The ABA publication Insights On Law & Society states in its Winter 2017 issue that “The birth certificate is among the first legal documents an individual might acquire.” In most jurisdictions it’s the only document one can use for obtaining a drivers’ license, proving your citizenship, obtaining a passport… just merely establishing your existence.
And they’ve also been used to change history.
For July’s Baseball and Law post, a personal history of researching primary source documents to change baseball history:
My former boss, an estate planning and taxation attorney here in DC, loved baseball even more than I do. His favorite player was “Master” Melvin (Mel) Ott.
Back in the days when a personal computer with the Internet was a fairly new concept, I got my boss engaged in using the Internet by finding various baseball websites for him to peruse.
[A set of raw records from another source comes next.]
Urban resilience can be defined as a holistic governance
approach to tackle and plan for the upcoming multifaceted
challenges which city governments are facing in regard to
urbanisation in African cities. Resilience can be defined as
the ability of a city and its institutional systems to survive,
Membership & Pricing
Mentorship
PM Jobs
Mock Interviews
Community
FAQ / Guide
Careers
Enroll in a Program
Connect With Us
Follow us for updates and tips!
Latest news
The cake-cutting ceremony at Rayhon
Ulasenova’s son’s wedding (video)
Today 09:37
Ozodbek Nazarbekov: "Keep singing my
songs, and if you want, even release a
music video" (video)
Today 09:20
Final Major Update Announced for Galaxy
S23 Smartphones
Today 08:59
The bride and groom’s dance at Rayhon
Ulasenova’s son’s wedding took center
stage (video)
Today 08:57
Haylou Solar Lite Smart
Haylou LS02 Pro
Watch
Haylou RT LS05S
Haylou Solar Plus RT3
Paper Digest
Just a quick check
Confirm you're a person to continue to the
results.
During one such session we came across a site that tracked stats and records. Reading through it brought up a long-held irritation: that most resources listed Tony Conigliaro as the youngest player to hit 100 home runs.
My boss knew differently. Seeing it online made him want to correct the problem. Thus the Mel Ott – 1949 Society was born.
But how to prove it?
We spent considerable time and energy (you can do that in private practice) calculating the exact ages of each player when they reached the milestone. Our conclusion was that Mel Ott was about 2 months younger than Tony Conigliaro when each hit their 100th home run. But being an attorney, my boss wanted legal proof before we made our findings public.
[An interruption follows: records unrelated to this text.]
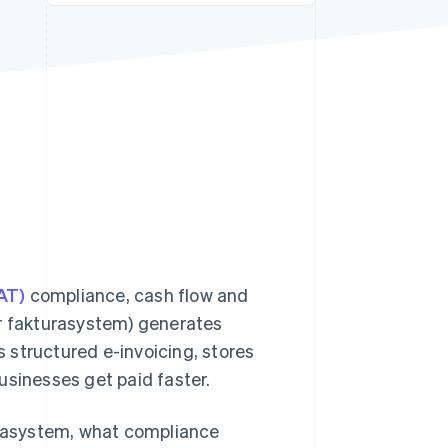
Stripe Sessions 2026
See how Stripe is
building the economic
infrastructure for AI.
Watch now
AT)
compliance, cash flow and
or fakturasystem) generates
s structured e-invoicing, stores
usinesses get paid faster.
turasystem, what compliance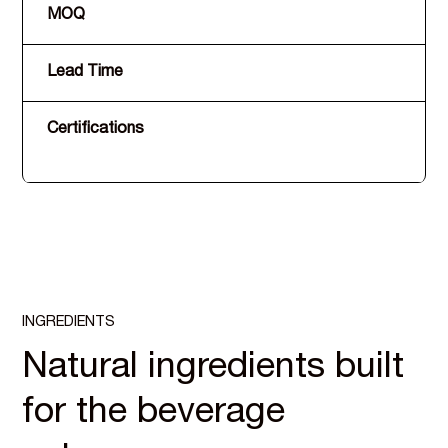
MOQ
Lead Time
Certifications
INGREDIENTS
Natural ingredients built
for the beverage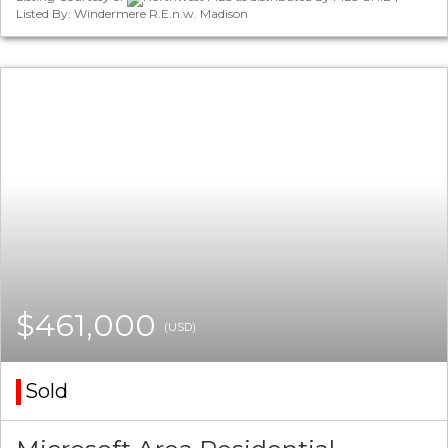
Listed By: Windermere R.E.n.w. Madison
$461,000
(USD)
Sold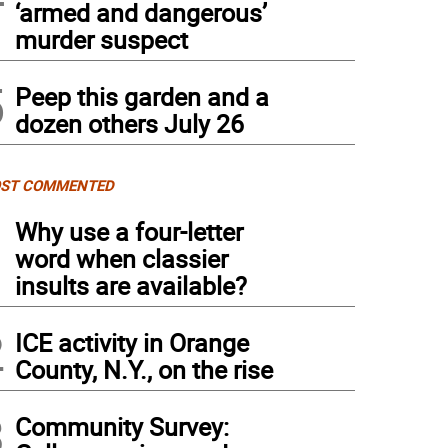
‘armed and dangerous’
murder suspect
5
Peep this garden and a
dozen others July 26
ST COMMENTED
1
Why use a four-letter
word when classier
insults are available?
2
ICE activity in Orange
County, N.Y., on the rise
3
Community Survey: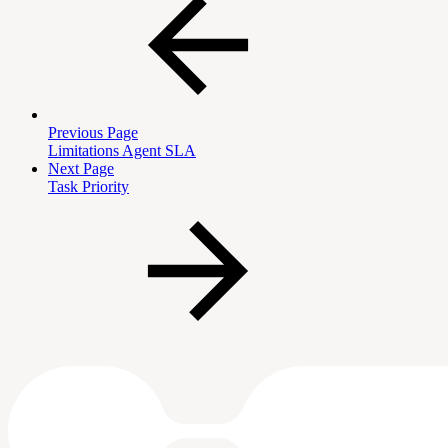
Previous Page
Limitations Agent SLA
Next Page
Task Priority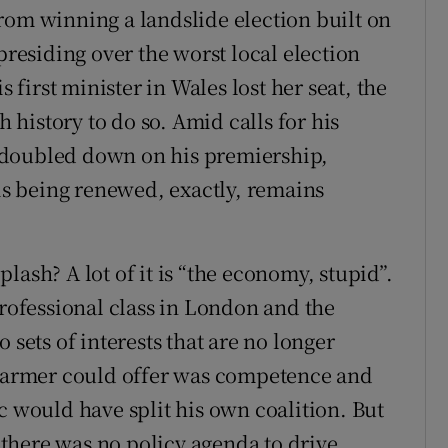
rom winning a landslide election built on
presiding over the worst local election
s first minister in Wales lost her seat, the
h history to do so. Amid calls for his
 doubled down on his premiership,
 is being renewed, exactly, remains
lash? A lot of it is “the economy, stupid”.
professional class in London and the
 sets of interests that are no longer
 Starmer could offer was competence and
c would have split his own coalition. But
there was no policy agenda to drive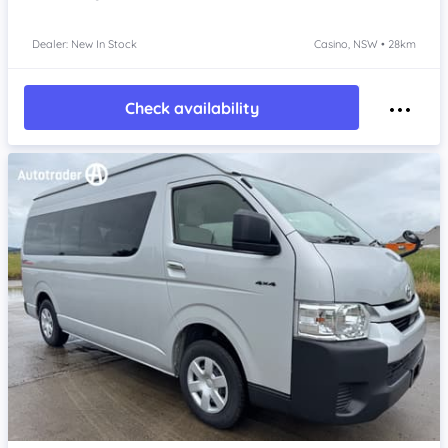
Dealer: New In Stock
Casino, NSW • 28km
Check availability
Item 1 of 4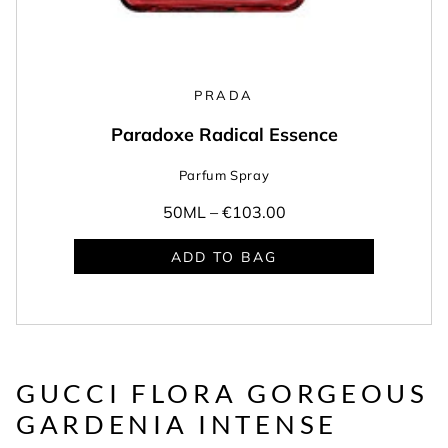
PRADA
Paradoxe Radical Essence
Parfum Spray
50ML –
€103.00
ADD TO BAG
GUCCI FLORA GORGEOUS
GARDENIA INTENSE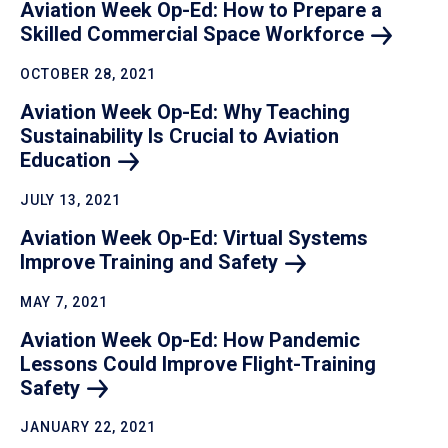
Aviation Week Op-Ed: How to Prepare a
Skilled Commercial Space
Workforce
OCTOBER 28, 2021
Aviation Week Op-Ed: Why Teaching
Sustainability Is Crucial to Aviation
Education
JULY 13, 2021
Aviation Week Op-Ed: Virtual Systems
Improve Training and
Safety
MAY 7, 2021
Aviation Week Op-Ed: How Pandemic
Lessons Could Improve Flight-Training
Safety
JANUARY 22, 2021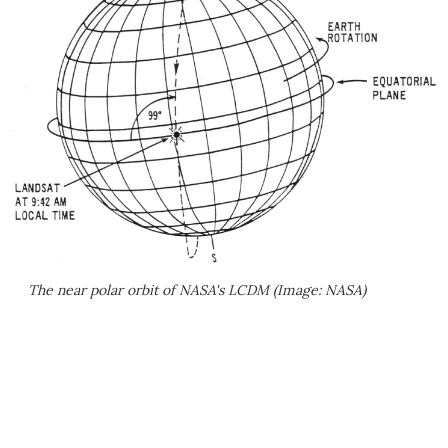
The near polar orbit of NASA's LCDM (Image: NASA)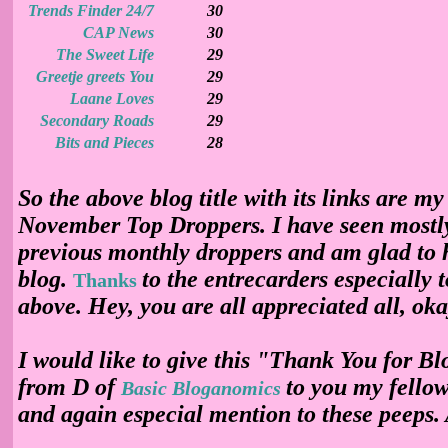
Trends Finder 24/7
30
CAP News
30
The Sweet Life
29
Greetje greets You
29
Laane Loves
29
Secondary Roads
29
Bits and Pieces
28
So the above blog title with its links are my
November Top Droppers. I have seen mostl
previous monthly droppers and am glad to 
blog.
to the entrecarders especially 
Thanks
above. Hey, you are all appreciated all, ok
I would like to give this "Thank You for B
from D of
to you my fello
Basic Bloganomics
and again especial mention to these peeps. 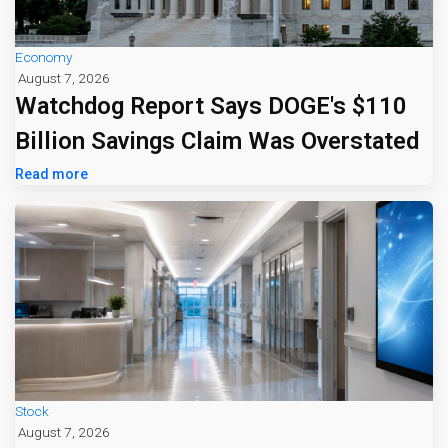
Economy
August 7, 2026
Watchdog Report Says DOGE's $110
Billion Savings Claim Was Overstated
Read more
Stock
August 7, 2026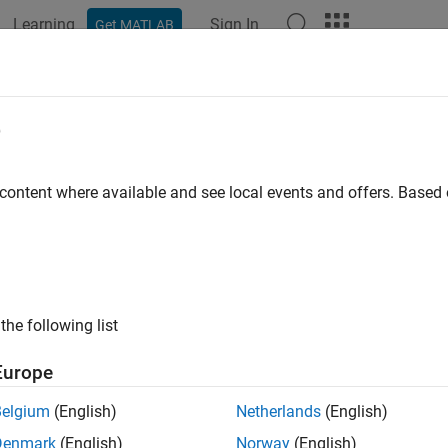
Learning
Sign In
Get MATLAB
ation
Examples
Functions
Apps
Videos
Answers
e
 content where available and see local events and offers. Base
How useful was this informat
the following list
Europe
Belgium
(English)
Netherlands
(English)
Denmark
(English)
Norway
(English)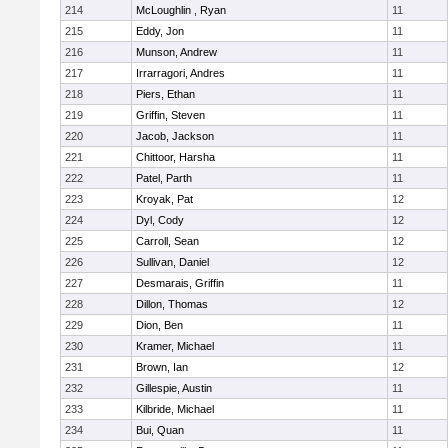
214
McLoughlin , Ryan
11
215
Eddy, Jon
11
216
Munson, Andrew
11
217
Irrarragori, Andres
11
218
Piers, Ethan
11
219
Griffin, Steven
11
220
Jacob, Jackson
11
221
Chittoor, Harsha
11
222
Patel, Parth
11
223
Kroyak, Pat
12
224
Dyl, Cody
12
225
Carroll, Sean
12
226
Sullivan, Daniel
12
227
Desmarais, Griffin
11
228
Dillon, Thomas
12
229
Dion, Ben
11
230
Kramer, Michael
11
231
Brown, Ian
12
232
Gillespie, Austin
11
233
Kilbride, Michael
11
234
Bui, Quan
11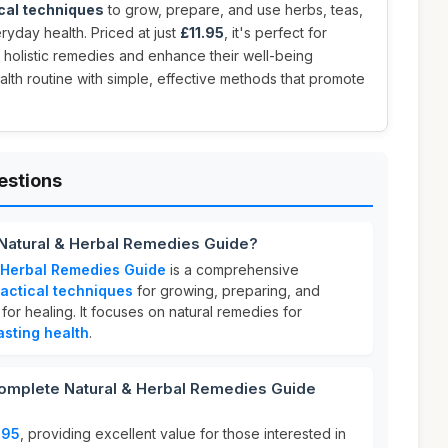
cal techniques
to grow, prepare, and use herbs, teas,
ryday health. Priced at just
£11.95
, it's perfect for
holistic remedies and enhance their well-being
alth routine with simple, effective methods that promote
estions
Natural & Herbal Remedies Guide?
 Herbal Remedies Guide
is a comprehensive
actical techniques
for growing, preparing, and
 for healing. It focuses on natural remedies for
asting health
.
mplete Natural & Herbal Remedies Guide
.95
, providing excellent value for those interested in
In general in order to obtain a certified copy of another person’s birth certificate, you must be related to them or be a legal guardian. Fortunately, most states, including both involved here (Louisiana and Massachusetts), permit one to order informational copies of the documents, which confirmed our findings.
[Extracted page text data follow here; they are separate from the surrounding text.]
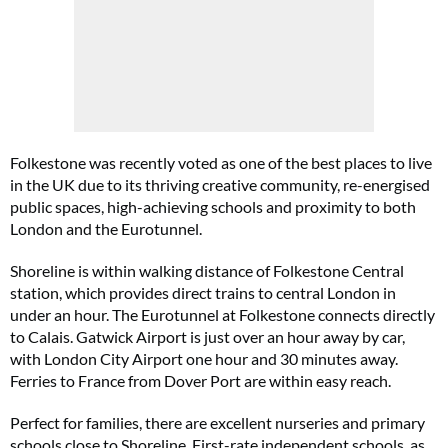
Folkestone was recently voted as one of the best places to live
in the UK due to its thriving creative community, re-energised
public spaces, high-achieving schools and proximity to both
London and the Eurotunnel.
Shoreline is within walking distance of Folkestone Central
station, which provides direct trains to central London in
under an hour. The Eurotunnel at Folkestone connects directly
to Calais. Gatwick Airport is just over an hour away by car,
with London City Airport one hour and 30 minutes away.
Ferries to France from Dover Port are within easy reach.
Perfect for families, there are excellent nurseries and primary
schools close to Shoreline. First-rate independent schools, as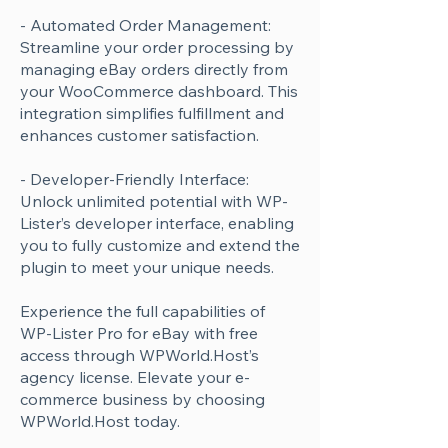
- Automated Order Management:
Streamline your order processing by
managing eBay orders directly from
your WooCommerce dashboard. This
integration simplifies fulfillment and
enhances customer satisfaction.
- Developer-Friendly Interface:
Unlock unlimited potential with WP-
Lister’s developer interface, enabling
you to fully customize and extend the
plugin to meet your unique needs.
Experience the full capabilities of
WP-Lister Pro for eBay with free
access through WPWorld.Host’s
agency license. Elevate your e-
commerce business by choosing
WPWorld.Host today.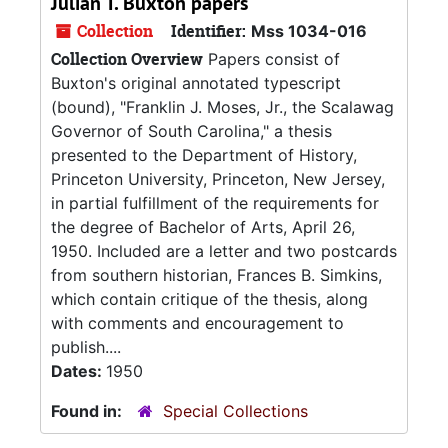
Julian T. Buxton papers
Collection
Identifier:
Mss 1034-016
Collection Overview
Papers consist of
Buxton's original annotated typescript
(bound), "Franklin J. Moses, Jr., the Scalawag
Governor of South Carolina," a thesis
presented to the Department of History,
Princeton University, Princeton, New Jersey,
in partial fulfillment of the requirements for
the degree of Bachelor of Arts, April 26,
1950. Included are a letter and two postcards
from southern historian, Frances B. Simkins,
which contain critique of the thesis, along
with comments and encouragement to
publish....
Dates:
1950
Found in:
Special Collections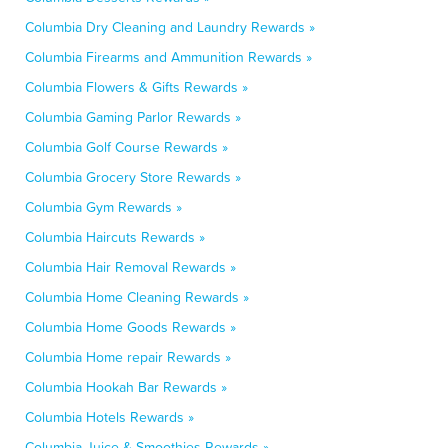
Columbia Dry Cleaning and Laundry Rewards »
Columbia Firearms and Ammunition Rewards »
Columbia Flowers & Gifts Rewards »
Columbia Gaming Parlor Rewards »
Columbia Golf Course Rewards »
Columbia Grocery Store Rewards »
Columbia Gym Rewards »
Columbia Haircuts Rewards »
Columbia Hair Removal Rewards »
Columbia Home Cleaning Rewards »
Columbia Home Goods Rewards »
Columbia Home repair Rewards »
Columbia Hookah Bar Rewards »
Columbia Hotels Rewards »
Columbia Juice & Smoothies Rewards »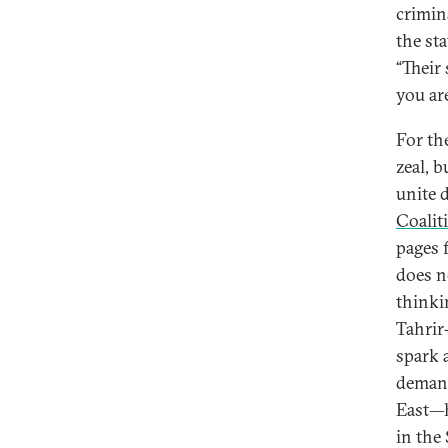
crimin
the st
“Their
you are
For the
zeal, 
unite 
Coalit
pages 
does n
thinki
Tahrir
spark 
demand
East—h
in the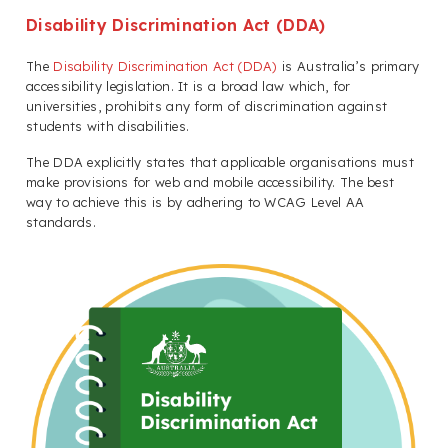
Disability Discrimination Act (DDA)
The
Disability Discrimination Act (DDA)
is Australia’s primary
accessibility legislation. It is a broad law which, for
universities, prohibits any form of discrimination against
students with disabilities.
The DDA explicitly states that applicable organisations must
make provisions for web and mobile accessibility. The best
way to achieve this is by adhering to WCAG Level AA
standards.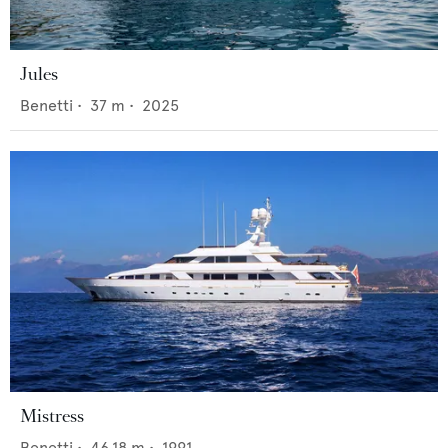
Jules
Benetti
•
37
m •
2025
Mistress
Benetti
•
46.18
m •
1991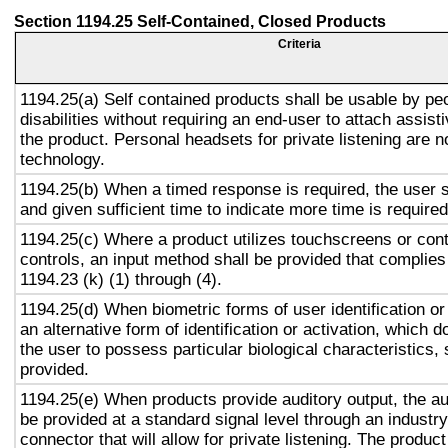
Section 1194.25 Self-Contained, Closed Products
Criteria
1194.25(a) Self contained products shall be usable by pe
disabilities without requiring an end-user to attach assist
the product. Personal headsets for private listening are n
technology.
1194.25(b) When a timed response is required, the user s
and given sufficient time to indicate more time is required
1194.25(c) Where a product utilizes touchscreens or cont
controls, an input method shall be provided that complies
1194.23 (k) (1) through (4).
1194.25(d) When biometric forms of user identification or
an alternative form of identification or activation, which d
the user to possess particular biological characteristics, 
provided.
1194.25(e) When products provide auditory output, the aud
be provided at a standard signal level through an industr
connector that will allow for private listening. The produc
We then began a letter-writing campaign to various baseball statistics publishers and baseball magazines forwarding our research and legal proof.
Nowadays, if you happen to be perusing baseball stats, you will note that Mel Ott has regained his spot at the top.
You’re welcome, Giants’ fans!
Great article, although it is unnerving that you gained access to the birth cert.
As I mentioned, getting a certified copy is difficult, which is what would be required to obtain licenses or passports or such. But birth records are a matter of public record and uncertified copies of the documents are available in most jurisdictions.